Le duc fronça le sourcil.
– Je suivrai donc ton conseil, dit-il; j'irai moi-même, et, si je suis tué ou blessé dans cette circonstance, je dirai que j'avais prié mon ami Bussy de se charger de ce coup d'épée à donner ou à recevoir, et que, pour la première fois de sa vie, il a été prudent.
– Monseigneur, répondit Bussy, vous m'avez dit l'autre soir: «Bussy, j'ai en haine tous ces mignons de la chambre du roi, qui en toute occasion nous raillent et nous insultent; tu devrais bien aller aux noces de Saint-Luc soulever une occasion de querelle et nous en défaire.» Monseigneur, j'y suis allé; ils étaient cinq; j'étais seul; je les ai défiés; ils m'ont tendu une embuscade, m'ont attaqué tous ensemble m'ont tué mon cheval, et cependant j'en ai blessé deux et j'ai assommé le troisième. Aujourd'hui vous me demandez de faire du tort à une femme. Pardon, monseigneur, cela sort des services qu'un prince peut exiger d'un galant homme, et je refuse.
– Soit, dit le duc, je ferai ma faction tout seul, ou avec Aurilly, comme je l'ai déjà faite.
– Pardon, dit Bussy, qui sentit comme un voile se soulever dans son esprit.
– Quoi?
– Est-ce que vous étiez en train de monter votre faction, monseigneur, lorsque l'autre jour vous avez vu les mignons qui me guettaient?
– Justement.
– Votre belle inconnue, demanda Bussy, demeure donc du côté de la Bastille?
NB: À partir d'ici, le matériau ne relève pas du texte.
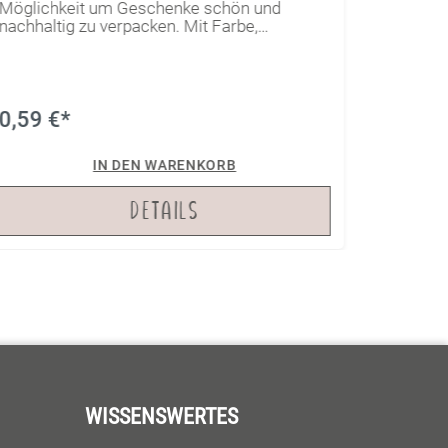
Möglichkeit um Geschenke schön und
Möglich
nachhaltig zu verpacken. Mit Farbe,
nachhalt
Stempeln oder einem Plottmotiv hast du die
Stempel
Tütchen im Handumdrehen personalisiert
Tütchen
und kannst sie so zu jedem Anlass
und kan
verschenken. Das Beste daran: Du kannst sie
versche
ganz einfach wiederverwenden!
ganz ei
0,59 €*
0,59 
IN DEN WARENKORB
DETAILS
WISSENSWERTES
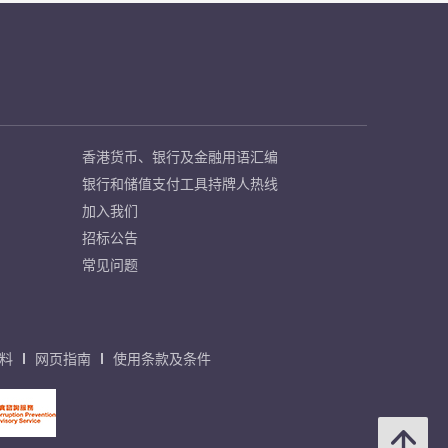
香港货币、银行及金融用语汇编
银行和储值支付工具持牌人热线
加入我们
招标公告
常见问题
料
网页指南
使用条款及条件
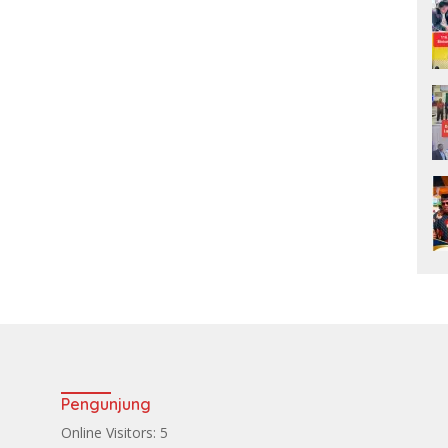
Pengunjung
Online Visitors:
5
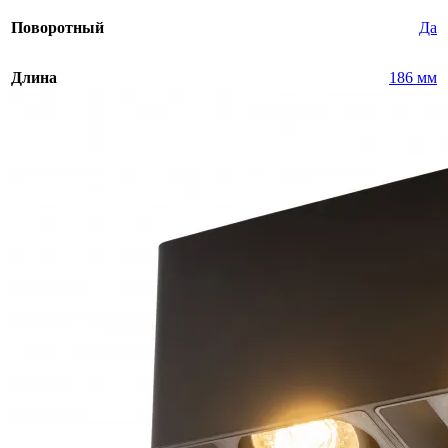
Поворотный
Да
Длина
186 мм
– Elle demeure en face de Sainte-Catherine.
– Vraiment?
– C'est un quartier où l'on est égorgé parfaitement, tu dois en savoir quelque chose.
– Est-ce que Votre Altesse a guetté encore, depuis ce soir-là?
– Hier.
– Et monseigneur a vu?
– Un homme qui furetait dans tous les coins de la place, sans doute pour voir si personne ne l'épiait, et qui, selon toute probabilité, m'ayant aperçu, s'est tenu obstinément devant cette porte.
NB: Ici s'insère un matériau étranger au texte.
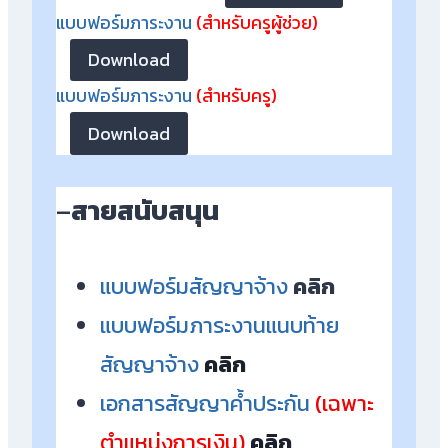
แบบฟอร์มภาระงาน
(สำหรับครูผู้ช่วย)
Download
แบบฟอร์มภาระงาน
(สำหรับครู)
Download
–
สายสนับสนุน
แบบฟอร์มสัญญาจ้าง
คลิก
แบบฟอร์มภาระงานแนบท้าย
สัญญาจ้าง
คลิก
เอกสารสัญญาค้ำประกัน
(เฉพาะ
ตำแหน่ง
การเงิน
)
คลิก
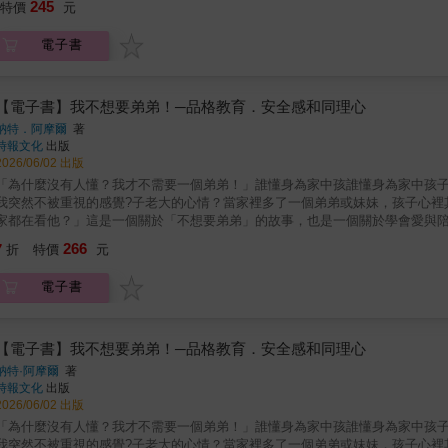
245
特價
元
──我會愛你多久呢？★對孩子及大人都意義非凡的愛之頌歌！「I Will Love You T
用自英文慣用語「till the cows come home」，意思是「很久很久
電子書
的愛，無論時間過去多久，都不會改變。搭配簡短且富有韻律的重複文字，讀
伴，都能讓孩子感受被愛包圍的安全感，成為加深親子連結，情感互動的重要
且毫無保留地推薦給家庭與社區圖書館收藏，適合6個月至5歲的幼兒閱讀。」——《中西
的陪伴──閱讀推廣人‧本書譯者／李貞慧這本繪本以簡單重複的語句，鋪陳出
【電子書】我不想要弟弟！─品格教育．安全感和同理心
兒回家」的誇張比喻，到後續延伸出「不管要等多久」「就算一直流浪到沒有
納特．阿摩爾
著
具體又無邊界。讀者在這樣的節奏中，很容易被帶入一種安心的氛圍：不論發
時報文化
出版
像來深化情感。例如「直到小豬會飛」這樣看似不可能的情境，不僅帶來幽默
2026/06/02 出版
面中小豬努力拍翅、嘗試飛起來的模樣，更讓這種不可能帶上一點可愛的希望
「為什麼沒有人懂？我才不需要一個弟弟！」誰懂身為家中孩誰懂身為家中孩子
「直到星星都熄滅，世界變得靜悄悄」，情感的重量也隨之加深。然而，作者
我突然不被重視的感覺?子老大的心情？當家裡多了一個弟弟或妹妹，孩子心裡
還是會感覺我就在你身邊」。這樣的收束，使整本書不只是表達愛的誓言，更
家都在看他？」這是一個關於「不想要弟弟」的故事，也是一個關於學會愛與
很久》透過節奏感強烈的語句與富有想像力的畫面，將「永遠的愛」轉化為孩
開中，慢慢發現--原來，那個最吵、最煩的人，也是最在乎自己的人。一本寫
266
幽默之間，傳遞出一種穩定而持續的陪伴感。對親子共讀而言，這不僅是一段溫
7
折
特價
元
第一本書當家裡多了一個人，愛要怎麼分？一段關於老大與老二手足之間的親
～6歲。● 文字附注音。適合親子共讀，也適合孩子自己練習閱讀。
恨的矛盾情節與感受這次以孩子的視角讓父母親有機會理解老大孩子的情緒轉
電子書
位成員嗎?那麼您一定要來讀一讀這本故事繪本看完之後，您會更加理解孩子的
相親相愛的！
【電子書】我不想要弟弟！─品格教育．安全感和同理心
納特·阿摩爾
著
時報文化
出版
2026/06/02 出版
「為什麼沒有人懂？我才不需要一個弟弟！」誰懂身為家中孩誰懂身為家中孩子
我突然不被重視的感覺?子老大的心情？當家裡多了一個弟弟或妹妹，孩子心裡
– Et cet homme était seul, monseigneur? demanda Bussy.
– Oui, pendant une demi-heure à peu près,
– Et après cette demi-heure?
– Un autre homme est venu le rejoindre, tenant une lanterne à la main.
– Ah! ah! fit Bussy.
– Alors l'homme au manteau… continua le prince.
– Le premier avait un manteau? interrompit Bussy.
– Oui. Alors l'homme au manteau et l'homme à la lanterne se sont mis à causer ensemble, et, comme ils ne paraissaient pas disposés à quitter leur poste de la nuit, je leur ai laissé la place et je suis revenu.
– Dégoûté de cette double épreuve?
– Ma foi oui, je l'avoue… De sorte qu'avant de me fourrer dans cette maison, qui pourrait bien être quelque égorgeoir…
– Vous ne seriez pas fâché qu'on y égorgeât un de vos amis.
– Ou plutôt que cet ami, n'étant pas prince, n'ayant pas les ennemis que j'ai, et d'ailleurs habitué à ces sortes d'aventures, étudiât la réalité du péril que je puis courir, et m'en vînt rendre compte.
– À votre place, monseigneur, dit Bussy, j'abandonnerais cette femme.
– Non pas.
– Pourquoi?
– Elle est trop belle.
– Vous dites vous-même qu'à peine vous l'avez vue.
– Je l'ai vue assez pour avoir remarqué d'admirables cheveux blonds.
– Ah!
– Des yeux magnifiques.
– Ah! ah!
– Un teint comme je n'en ai jamais vu, une taille merveilleuse.
– Ah! ah! ah!
– Tu comprends qu'on ne renonce pas facilement à une pareille femme.
– Oui, monseigneur, je comprends; aussi la situation me touche.
Le duc regarda Bussy de côté.
– Parole d'honneur, dit Bussy.
– Tu railles.
– Non, et la preuve, c'est que, si monseigneur veut me donner ses instructions et m'indiquer le logis, je veillerai ce soir.
– Tu reviens donc sur ta décision?
– Eh! monseigneur, il n'y a que notre saint-père Grégoire XIII qui ne soit pas faillible; seulement dites-moi ce qu'il y aura à faire.